What you need to do
Report every line of the data where the string "this" appears.

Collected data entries
########################################
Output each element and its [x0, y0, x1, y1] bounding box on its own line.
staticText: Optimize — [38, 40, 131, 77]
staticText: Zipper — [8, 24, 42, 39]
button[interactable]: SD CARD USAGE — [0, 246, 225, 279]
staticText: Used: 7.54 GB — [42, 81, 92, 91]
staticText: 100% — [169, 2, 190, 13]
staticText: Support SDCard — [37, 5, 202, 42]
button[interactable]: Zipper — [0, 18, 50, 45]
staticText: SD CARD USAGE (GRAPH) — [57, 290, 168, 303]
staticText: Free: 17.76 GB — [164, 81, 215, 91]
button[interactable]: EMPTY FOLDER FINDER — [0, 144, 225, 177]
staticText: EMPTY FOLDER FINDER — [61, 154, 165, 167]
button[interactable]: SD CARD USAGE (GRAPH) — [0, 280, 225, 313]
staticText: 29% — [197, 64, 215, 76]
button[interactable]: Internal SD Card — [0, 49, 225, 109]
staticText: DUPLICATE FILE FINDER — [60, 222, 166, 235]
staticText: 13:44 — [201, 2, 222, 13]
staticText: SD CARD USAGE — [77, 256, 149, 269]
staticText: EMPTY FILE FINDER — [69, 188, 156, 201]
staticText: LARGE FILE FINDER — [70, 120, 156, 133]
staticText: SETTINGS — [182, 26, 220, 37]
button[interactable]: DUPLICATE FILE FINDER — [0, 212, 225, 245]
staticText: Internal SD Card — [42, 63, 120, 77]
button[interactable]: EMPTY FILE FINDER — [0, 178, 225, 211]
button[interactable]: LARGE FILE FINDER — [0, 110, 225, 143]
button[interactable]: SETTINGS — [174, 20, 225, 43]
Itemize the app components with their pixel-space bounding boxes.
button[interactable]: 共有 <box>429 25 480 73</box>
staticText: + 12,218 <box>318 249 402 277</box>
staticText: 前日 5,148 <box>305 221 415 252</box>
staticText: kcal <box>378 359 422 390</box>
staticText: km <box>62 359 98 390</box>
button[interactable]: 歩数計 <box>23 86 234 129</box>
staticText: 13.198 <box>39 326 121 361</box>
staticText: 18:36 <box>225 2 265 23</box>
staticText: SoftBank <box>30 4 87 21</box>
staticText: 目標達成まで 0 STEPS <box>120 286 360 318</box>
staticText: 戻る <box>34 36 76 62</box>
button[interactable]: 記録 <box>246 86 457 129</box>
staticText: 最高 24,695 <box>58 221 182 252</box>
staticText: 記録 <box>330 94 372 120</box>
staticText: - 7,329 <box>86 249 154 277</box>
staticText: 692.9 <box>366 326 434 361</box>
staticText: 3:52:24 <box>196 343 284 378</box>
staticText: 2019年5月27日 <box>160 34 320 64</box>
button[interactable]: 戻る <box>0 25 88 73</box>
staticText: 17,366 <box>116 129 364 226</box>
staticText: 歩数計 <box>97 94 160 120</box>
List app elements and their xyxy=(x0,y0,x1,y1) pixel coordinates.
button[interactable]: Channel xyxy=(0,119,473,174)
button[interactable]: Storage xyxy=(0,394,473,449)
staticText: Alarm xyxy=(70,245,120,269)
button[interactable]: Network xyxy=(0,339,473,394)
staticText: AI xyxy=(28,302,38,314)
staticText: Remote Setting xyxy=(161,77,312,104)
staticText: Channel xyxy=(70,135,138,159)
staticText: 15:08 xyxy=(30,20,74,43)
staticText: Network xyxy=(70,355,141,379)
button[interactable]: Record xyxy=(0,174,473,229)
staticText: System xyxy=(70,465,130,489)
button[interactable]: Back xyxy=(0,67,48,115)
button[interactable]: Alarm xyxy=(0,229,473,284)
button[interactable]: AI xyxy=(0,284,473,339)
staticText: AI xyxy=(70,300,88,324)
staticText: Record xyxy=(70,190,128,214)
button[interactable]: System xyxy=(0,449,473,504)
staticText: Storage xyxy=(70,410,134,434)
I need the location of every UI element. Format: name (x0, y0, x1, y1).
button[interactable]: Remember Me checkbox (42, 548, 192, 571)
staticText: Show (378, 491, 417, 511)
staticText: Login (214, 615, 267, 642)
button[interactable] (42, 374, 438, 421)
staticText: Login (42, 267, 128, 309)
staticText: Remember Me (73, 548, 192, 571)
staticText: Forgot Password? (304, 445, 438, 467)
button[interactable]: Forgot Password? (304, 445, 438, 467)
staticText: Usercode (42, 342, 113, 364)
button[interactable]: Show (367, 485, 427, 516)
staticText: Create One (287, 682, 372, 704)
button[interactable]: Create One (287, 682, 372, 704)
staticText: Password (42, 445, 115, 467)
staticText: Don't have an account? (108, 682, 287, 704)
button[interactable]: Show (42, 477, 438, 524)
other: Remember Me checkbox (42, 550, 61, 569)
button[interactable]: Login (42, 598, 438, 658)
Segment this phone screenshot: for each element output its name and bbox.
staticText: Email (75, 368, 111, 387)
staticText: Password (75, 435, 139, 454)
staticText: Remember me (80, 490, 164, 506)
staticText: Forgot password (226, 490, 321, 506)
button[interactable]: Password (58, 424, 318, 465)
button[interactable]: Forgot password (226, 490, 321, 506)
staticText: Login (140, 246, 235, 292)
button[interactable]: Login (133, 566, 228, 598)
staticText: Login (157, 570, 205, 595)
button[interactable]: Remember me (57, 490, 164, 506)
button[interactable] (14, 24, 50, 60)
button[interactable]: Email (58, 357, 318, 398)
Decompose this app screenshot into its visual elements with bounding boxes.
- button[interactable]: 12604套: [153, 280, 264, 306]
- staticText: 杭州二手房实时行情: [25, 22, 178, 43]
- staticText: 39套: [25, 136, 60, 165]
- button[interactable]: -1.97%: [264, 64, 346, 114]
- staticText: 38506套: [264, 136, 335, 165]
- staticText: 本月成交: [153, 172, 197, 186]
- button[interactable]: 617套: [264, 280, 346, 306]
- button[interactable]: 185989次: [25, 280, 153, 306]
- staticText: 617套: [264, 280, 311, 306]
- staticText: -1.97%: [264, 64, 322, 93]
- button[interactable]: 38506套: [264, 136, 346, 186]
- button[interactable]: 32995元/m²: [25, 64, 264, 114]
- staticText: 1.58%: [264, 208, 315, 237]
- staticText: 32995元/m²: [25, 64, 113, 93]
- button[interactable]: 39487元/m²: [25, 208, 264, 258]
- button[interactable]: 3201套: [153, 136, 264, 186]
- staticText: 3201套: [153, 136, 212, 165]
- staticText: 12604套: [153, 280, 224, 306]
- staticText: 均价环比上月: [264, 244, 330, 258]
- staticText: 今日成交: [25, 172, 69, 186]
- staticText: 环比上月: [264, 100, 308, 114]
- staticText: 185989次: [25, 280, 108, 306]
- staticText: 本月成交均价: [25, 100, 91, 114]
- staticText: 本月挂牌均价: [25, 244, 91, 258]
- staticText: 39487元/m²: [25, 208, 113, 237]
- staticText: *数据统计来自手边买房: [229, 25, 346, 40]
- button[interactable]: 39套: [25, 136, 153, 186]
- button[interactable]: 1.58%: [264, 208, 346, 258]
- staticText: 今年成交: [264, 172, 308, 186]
########################################
Answer box
Segment this phone screenshot: for each element output its name and bbox.
Decompose this app screenshot into its visual elements with bounding boxes.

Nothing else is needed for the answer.